April 25, 2002|By Stacey Hirsh | Stacey Hirsh,SUN STAFF

Analysts drew different conclusions about a new deal that Columbia-based Corvis Corp. said yesterday it struck with customer Qwest Communications International Inc.

The two companies reached an agreement that Qwest would buy $12 million worth of Corvis' equipment - $7 million by the end of this year and another $5 million by the end of next year, according to documents filed yesterday with the U.S. Securities and Exchange Commission. The deal is a renegotiated $150 million contract announced in 2000 between Corvis and the struggling telecommunications carrier.

"It's somewhat a mixed blessing," said Simon Leopold, a telecommunications equipment analyst and a vice president for Merrill Lynch & Co. in New York. "Having a $12 million commitment over two years is infinitely better than not having it, but it's not a lot of money."

At its discretion, Qwest may also buy up to another $138 million of Corvis equipment as part of the deal, according to the SEC documents.

While analysts said the numbers in the new deal were low, they viewed the contract as a validation of Corvis' technology.

"Monetarily, it's not huge up front," said Rick Schafer, a research analyst for CIBC World Markets in Denver. "The potential's big, but it's really about the technology validation."

"From that standpoint, obviously it's still a big win for Corvis because it gets them into a large carrier," said David Gross, senior analyst at Communications Industry Researchers Inc. "It is an important win from a marketing standpoint."

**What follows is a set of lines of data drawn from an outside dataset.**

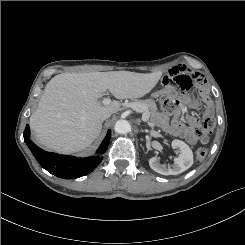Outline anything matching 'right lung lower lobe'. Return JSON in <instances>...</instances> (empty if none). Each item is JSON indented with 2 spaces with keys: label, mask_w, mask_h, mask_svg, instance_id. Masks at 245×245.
I'll return each mask as SVG.
<instances>
[{
  "label": "right lung lower lobe",
  "mask_w": 245,
  "mask_h": 245,
  "mask_svg": "<svg viewBox=\"0 0 245 245\" xmlns=\"http://www.w3.org/2000/svg\"><path fill=\"white\" fill-rule=\"evenodd\" d=\"M29 135L30 128L27 125L23 133L24 141L44 169L59 178L76 179L92 172L102 161V157L100 155L108 148L111 138V130L107 131L106 137L97 150V153L100 155L88 158H77L44 151L30 140Z\"/></svg>",
  "instance_id": "obj_1"
}]
</instances>
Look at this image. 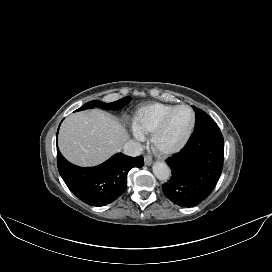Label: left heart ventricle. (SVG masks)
Here are the masks:
<instances>
[{
    "mask_svg": "<svg viewBox=\"0 0 272 272\" xmlns=\"http://www.w3.org/2000/svg\"><path fill=\"white\" fill-rule=\"evenodd\" d=\"M191 122V113L187 109L178 110L171 117L161 137L164 145H173L185 134Z\"/></svg>",
    "mask_w": 272,
    "mask_h": 272,
    "instance_id": "left-heart-ventricle-1",
    "label": "left heart ventricle"
}]
</instances>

But Gross said that with Qwest cutting capital spending and slashing jobs, it seemed unlikely that the carrier would start spending a lot on Corvis' all-optical equipment if it wasn't necessary.

"They've amended what they had," Gross said. "Ninety-two percent of it is optional. ... What incentive are they going to have right now to go out and buy a lot of [Corvis'] hardware?"

Analysts said this month that with the Qwest deal up in the air and the telecommunications industry struggling, there was concern about Corvis' future. But Corvis maintained that the company was well-positioned..

"We are extremely pleased to have reached an agreement to amend our existing contract with Qwest," Corvis spokeswoman Keira Shein said.

"We look forward to a long-term relationship with them as we help them meet their next-generation network requirements."

While it is good that Corvis salvaged a deal with Qwest, the local company needs more large carriers and bigger deals to be positioned as a long-term survivor, Gross said.

Shares of Corvis closed at $1.259 yesterday, up .009 cents. The company is expected to release its first-quarter earnings today after the close of the market.

Corvis also said yesterday that Broadwing Inc. would start laboratory tests on one of Corvis' products, an optical convergence switch. Broadwing and Williams Communications Group are the only two customers that Corvis received revenue from last year.

Leopold, the Merrill Lynch analyst, said in a note released yesterday that the lab test shows that the comparable switch made by Corvis rival Ciena Corp. of Linthicum faces more competition. Broadwing now buys Ciena's product, he said in the note.

Of the Qwest deal, Leopold said in an interview that it was a modest positive in terms of the dollar amount, but more so as an endorsement of the Corvis technology. Corvis has gotten its foot in the door, he said, but it still must do work to earn business beyond the $12 million minimum.

"It's too early to declare victory," Leopold said. "There's still work to be done."